[Opening Input records section]
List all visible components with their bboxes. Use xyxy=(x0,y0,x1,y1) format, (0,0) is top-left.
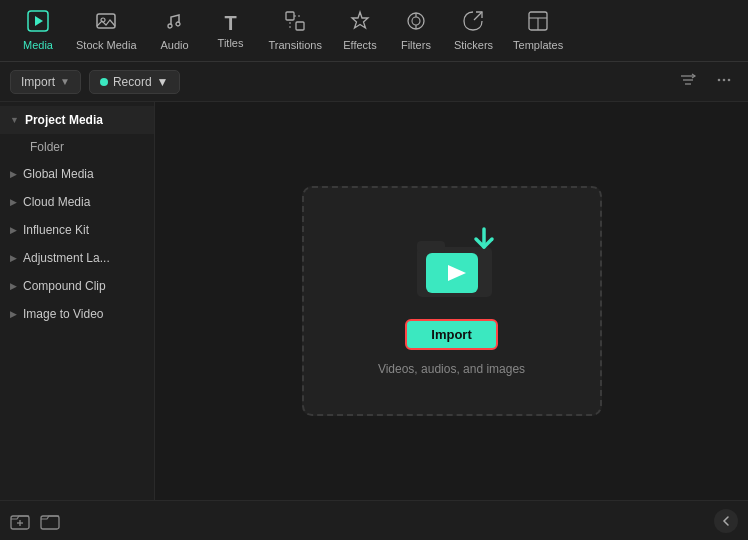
record-dot-icon xyxy=(100,78,108,86)
sidebar-item-influence-kit[interactable]: ▶ Influence Kit xyxy=(0,216,154,244)
sidebar-label-global-media: Global Media xyxy=(23,167,94,181)
nav-item-transitions[interactable]: Transitions xyxy=(259,4,332,57)
templates-icon xyxy=(527,10,549,35)
nav-item-stock-media[interactable]: Stock Media xyxy=(66,4,147,57)
sidebar-label-cloud-media: Cloud Media xyxy=(23,195,90,209)
nav-label-transitions: Transitions xyxy=(269,39,322,51)
svg-point-21 xyxy=(718,78,721,81)
sidebar-item-cloud-media[interactable]: ▶ Cloud Media xyxy=(0,188,154,216)
svg-point-11 xyxy=(412,17,420,25)
nav-item-stickers[interactable]: Stickers xyxy=(444,4,503,57)
audio-icon xyxy=(164,10,186,35)
top-nav: Media Stock Media Audio T Titles xyxy=(0,0,748,62)
nav-item-templates[interactable]: Templates xyxy=(503,4,573,57)
bottom-bar xyxy=(0,500,748,540)
svg-rect-6 xyxy=(286,12,294,20)
sidebar-label-project-media: Project Media xyxy=(25,113,103,127)
toolbar: Import ▼ Record ▼ xyxy=(0,62,748,102)
content-area: Import Videos, audios, and images xyxy=(155,102,748,500)
effects-icon xyxy=(349,10,371,35)
nav-item-filters[interactable]: Filters xyxy=(388,4,444,57)
nav-item-titles[interactable]: T Titles xyxy=(203,7,259,55)
arrow-icon-cloud-media: ▶ xyxy=(10,197,17,207)
import-label: Import xyxy=(21,75,55,89)
svg-rect-7 xyxy=(296,22,304,30)
sidebar-item-folder[interactable]: Folder xyxy=(0,134,154,160)
sidebar-item-image-to-video[interactable]: ▶ Image to Video xyxy=(0,300,154,328)
arrow-icon-influence-kit: ▶ xyxy=(10,225,17,235)
drop-zone[interactable]: Import Videos, audios, and images xyxy=(302,186,602,416)
media-icon xyxy=(27,10,49,35)
folder-svg xyxy=(412,227,502,302)
sidebar-item-global-media[interactable]: ▶ Global Media xyxy=(0,160,154,188)
collapse-sidebar-button[interactable] xyxy=(714,509,738,533)
titles-icon: T xyxy=(224,13,236,33)
filters-icon xyxy=(405,10,427,35)
nav-item-media[interactable]: Media xyxy=(10,4,66,57)
arrow-icon-compound-clip: ▶ xyxy=(10,281,17,291)
record-caret-icon: ▼ xyxy=(157,75,169,89)
folder-button[interactable] xyxy=(40,511,60,531)
svg-marker-1 xyxy=(35,16,43,26)
arrow-icon-adjustment-la: ▶ xyxy=(10,253,17,263)
sidebar-label-compound-clip: Compound Clip xyxy=(23,279,106,293)
nav-item-effects[interactable]: Effects xyxy=(332,4,388,57)
svg-point-4 xyxy=(168,24,172,28)
sidebar-label-image-to-video: Image to Video xyxy=(23,307,104,321)
svg-point-5 xyxy=(176,22,180,26)
nav-label-effects: Effects xyxy=(343,39,376,51)
nav-label-audio: Audio xyxy=(160,39,188,51)
nav-label-media: Media xyxy=(23,39,53,51)
nav-item-audio[interactable]: Audio xyxy=(147,4,203,57)
stock-media-icon xyxy=(95,10,117,35)
nav-label-stock-media: Stock Media xyxy=(76,39,137,51)
main-area: ▼ Project Media Folder ▶ Global Media ▶ … xyxy=(0,102,748,500)
drop-zone-icon xyxy=(412,227,492,307)
record-button[interactable]: Record ▼ xyxy=(89,70,180,94)
sidebar-item-adjustment-la[interactable]: ▶ Adjustment La... xyxy=(0,244,154,272)
arrow-icon-global-media: ▶ xyxy=(10,169,17,179)
arrow-icon-image-to-video: ▶ xyxy=(10,309,17,319)
svg-rect-31 xyxy=(41,516,59,529)
sidebar-item-compound-clip[interactable]: ▶ Compound Clip xyxy=(0,272,154,300)
svg-point-23 xyxy=(728,78,731,81)
filter-sort-button[interactable] xyxy=(674,69,702,95)
nav-label-templates: Templates xyxy=(513,39,563,51)
arrow-icon-project-media: ▼ xyxy=(10,115,19,125)
nav-label-stickers: Stickers xyxy=(454,39,493,51)
svg-line-14 xyxy=(474,12,482,20)
new-folder-button[interactable] xyxy=(10,511,30,531)
sidebar-label-folder: Folder xyxy=(30,140,64,154)
nav-label-titles: Titles xyxy=(218,37,244,49)
drop-zone-hint: Videos, audios, and images xyxy=(378,362,525,376)
import-main-button[interactable]: Import xyxy=(405,319,497,350)
stickers-icon xyxy=(462,10,484,35)
import-main-label: Import xyxy=(431,327,471,342)
import-button[interactable]: Import ▼ xyxy=(10,70,81,94)
sidebar-label-adjustment-la: Adjustment La... xyxy=(23,251,110,265)
record-label: Record xyxy=(113,75,152,89)
svg-point-22 xyxy=(723,78,726,81)
more-options-button[interactable] xyxy=(710,69,738,95)
transitions-icon xyxy=(284,10,306,35)
sidebar: ▼ Project Media Folder ▶ Global Media ▶ … xyxy=(0,102,155,500)
sidebar-item-project-media[interactable]: ▼ Project Media xyxy=(0,106,154,134)
nav-label-filters: Filters xyxy=(401,39,431,51)
svg-rect-2 xyxy=(97,14,115,28)
sidebar-label-influence-kit: Influence Kit xyxy=(23,223,89,237)
svg-rect-25 xyxy=(417,241,445,253)
import-caret-icon: ▼ xyxy=(60,76,70,87)
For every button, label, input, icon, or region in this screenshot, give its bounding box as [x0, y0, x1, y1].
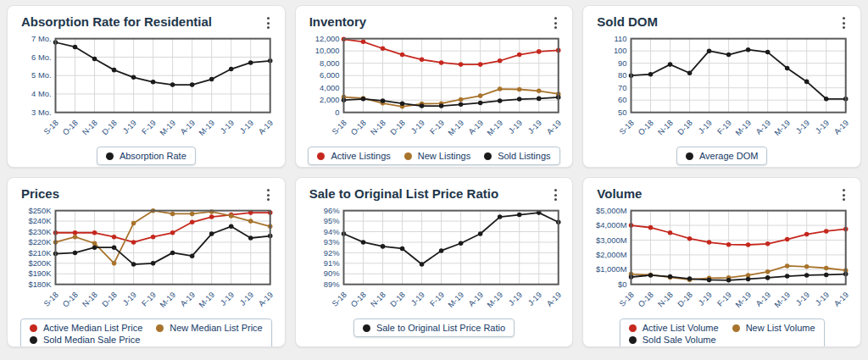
svg-text:N-18: N-18 — [368, 290, 387, 308]
legend-label: New List Volume — [746, 323, 815, 333]
legend-item[interactable]: New Median List Price — [156, 323, 262, 333]
svg-text:$220K: $220K — [28, 237, 52, 246]
svg-text:M-19: M-19 — [446, 290, 465, 309]
legend-item[interactable]: Active List Volume — [629, 323, 719, 333]
svg-text:91%: 91% — [323, 258, 339, 268]
legend-item[interactable]: Active Listings — [317, 151, 390, 161]
y-axis-ticks: $5,000M$4,000M$3,000M$2,000M$1,000M$0 — [596, 206, 627, 289]
svg-text:$1,000M: $1,000M — [596, 264, 627, 274]
svg-text:N-18: N-18 — [81, 118, 99, 136]
x-axis-ticks: S-18O-18N-18D-18J-19F-19M-19A-19M-19J-19… — [330, 118, 563, 137]
chart-title: Volume — [597, 186, 642, 202]
svg-text:90%: 90% — [323, 269, 339, 278]
svg-text:J-19: J-19 — [794, 290, 812, 307]
kebab-menu-icon[interactable] — [837, 186, 850, 204]
legend-row: Sold Sale Volume — [629, 335, 815, 345]
svg-text:3 Mo.: 3 Mo. — [31, 108, 51, 117]
legend-marker-dot — [30, 324, 37, 332]
legend-row: Active ListingsNew ListingsSold Listings — [317, 151, 550, 161]
kebab-menu-icon[interactable] — [549, 14, 562, 32]
legend-box: Absorption Rate — [97, 147, 196, 165]
svg-text:110: 110 — [615, 34, 627, 43]
legend-row: Average DOM — [686, 151, 759, 161]
kebab-menu-icon[interactable] — [262, 186, 275, 204]
svg-text:J-19: J-19 — [794, 118, 812, 136]
svg-text:S-18: S-18 — [330, 290, 348, 308]
chart-legend: Active List VolumeNew List VolumeSold Sa… — [592, 318, 852, 347]
svg-text:5 Mo.: 5 Mo. — [31, 70, 51, 80]
svg-text:12,000: 12,000 — [315, 34, 340, 43]
svg-text:J-19: J-19 — [506, 118, 524, 136]
chart-svg: 96%95%94%93%92%91%90%89%S-18O-18N-18D-18… — [304, 206, 565, 316]
legend-item[interactable]: Sale to Original List Price Ratio — [363, 323, 505, 333]
svg-text:94%: 94% — [323, 227, 339, 236]
chart-svg: $5,000M$4,000M$3,000M$2,000M$1,000M$0S-1… — [592, 206, 852, 316]
legend-marker-dot — [363, 324, 370, 332]
kebab-menu-icon[interactable] — [837, 14, 850, 32]
legend-row: Active Median List PriceNew Median List … — [30, 323, 263, 333]
card-header: Sale to Original List Price Ratio — [304, 185, 565, 206]
svg-text:J-19: J-19 — [814, 118, 832, 136]
svg-text:O-18: O-18 — [60, 118, 80, 137]
svg-text:A-19: A-19 — [256, 118, 275, 136]
legend-marker-dot — [404, 152, 412, 160]
svg-text:$0: $0 — [618, 280, 626, 289]
chart-legend: Active Median List PriceNew Median List … — [16, 318, 276, 347]
svg-text:10,000: 10,000 — [315, 46, 340, 55]
legend-row: Absorption Rate — [106, 151, 186, 161]
y-axis-ticks: 1101009080706050 — [614, 34, 627, 117]
svg-text:M-19: M-19 — [197, 290, 216, 309]
svg-text:J-19: J-19 — [218, 118, 236, 136]
svg-text:D-18: D-18 — [100, 290, 119, 308]
svg-text:N-18: N-18 — [656, 118, 675, 136]
svg-text:0: 0 — [335, 108, 339, 117]
svg-text:$180K: $180K — [28, 280, 52, 289]
chart-legend: Average DOM — [592, 147, 852, 165]
svg-text:D-18: D-18 — [387, 290, 406, 308]
x-axis-ticks: S-18O-18N-18D-18J-19F-19M-19A-19M-19J-19… — [42, 118, 275, 137]
chart-card-absorption-rate: Absorption Rate for Residential 7 Mo.6 M… — [7, 5, 286, 168]
legend-item[interactable]: Sold Sale Volume — [629, 335, 716, 345]
x-axis-ticks: S-18O-18N-18D-18J-19F-19M-19A-19M-19J-19… — [617, 290, 850, 309]
legend-box: Average DOM — [676, 147, 768, 165]
chart-plot-area: 1101009080706050S-18O-18N-18D-18J-19F-19… — [592, 34, 852, 144]
x-axis-ticks: S-18O-18N-18D-18J-19F-19M-19A-19M-19J-19… — [617, 118, 850, 137]
kebab-menu-icon[interactable] — [549, 186, 562, 204]
svg-text:93%: 93% — [323, 237, 339, 246]
kebab-menu-icon[interactable] — [262, 14, 275, 32]
svg-text:A-19: A-19 — [256, 290, 275, 308]
svg-text:92%: 92% — [323, 248, 339, 258]
legend-marker-dot — [156, 324, 164, 332]
svg-text:$250K: $250K — [28, 206, 52, 215]
chart-title: Sale to Original List Price Ratio — [309, 186, 498, 202]
chart-plot-area: $250K$240K$230K$220K$210K$200K$190K$180K… — [16, 206, 276, 316]
chart-legend: Absorption Rate — [16, 147, 276, 165]
svg-text:J-19: J-19 — [814, 290, 832, 307]
svg-text:F-19: F-19 — [715, 118, 733, 136]
legend-item[interactable]: Absorption Rate — [106, 151, 186, 161]
legend-item[interactable]: New List Volume — [732, 323, 815, 333]
y-axis-ticks: 12,00010,0008,0006,0004,0002,0000 — [315, 34, 340, 117]
svg-text:80: 80 — [618, 70, 626, 80]
legend-label: Sale to Original List Price Ratio — [376, 323, 505, 333]
legend-marker-dot — [629, 324, 637, 332]
legend-label: New Listings — [418, 151, 470, 161]
legend-item[interactable]: Active Median List Price — [30, 323, 142, 333]
svg-text:$3,000M: $3,000M — [596, 235, 627, 245]
chart-card-sold-dom: Sold DOM 1101009080706050S-18O-18N-18D-1… — [582, 5, 861, 168]
svg-text:S-18: S-18 — [42, 118, 60, 136]
legend-item[interactable]: Sold Listings — [484, 151, 550, 161]
svg-text:D-18: D-18 — [676, 290, 694, 308]
legend-marker-dot — [106, 152, 114, 160]
chart-svg: 12,00010,0008,0006,0004,0002,0000S-18O-1… — [304, 34, 565, 144]
chart-legend: Active ListingsNew ListingsSold Listings — [304, 147, 565, 165]
svg-text:A-19: A-19 — [466, 118, 485, 136]
card-header: Prices — [16, 185, 276, 206]
svg-text:7 Mo.: 7 Mo. — [31, 34, 51, 43]
chart-title: Absorption Rate for Residential — [21, 14, 212, 30]
svg-text:A-19: A-19 — [544, 290, 563, 308]
legend-item[interactable]: New Listings — [404, 151, 470, 161]
legend-item[interactable]: Average DOM — [686, 151, 759, 161]
legend-item[interactable]: Sold Median Sale Price — [30, 335, 140, 345]
svg-text:$230K: $230K — [28, 227, 52, 236]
[Closing Input records section]
## Brief
Where does the string "main" appear in the records above? Return every line that holds it.

## Solution for this problem
main-area: ▼ Project Media Folder ▶ Global Media ▶ … xyxy=(0,102,748,500)
import-main-button[interactable]: Import xyxy=(405,319,497,350)
import-main-label: Import xyxy=(431,327,471,342)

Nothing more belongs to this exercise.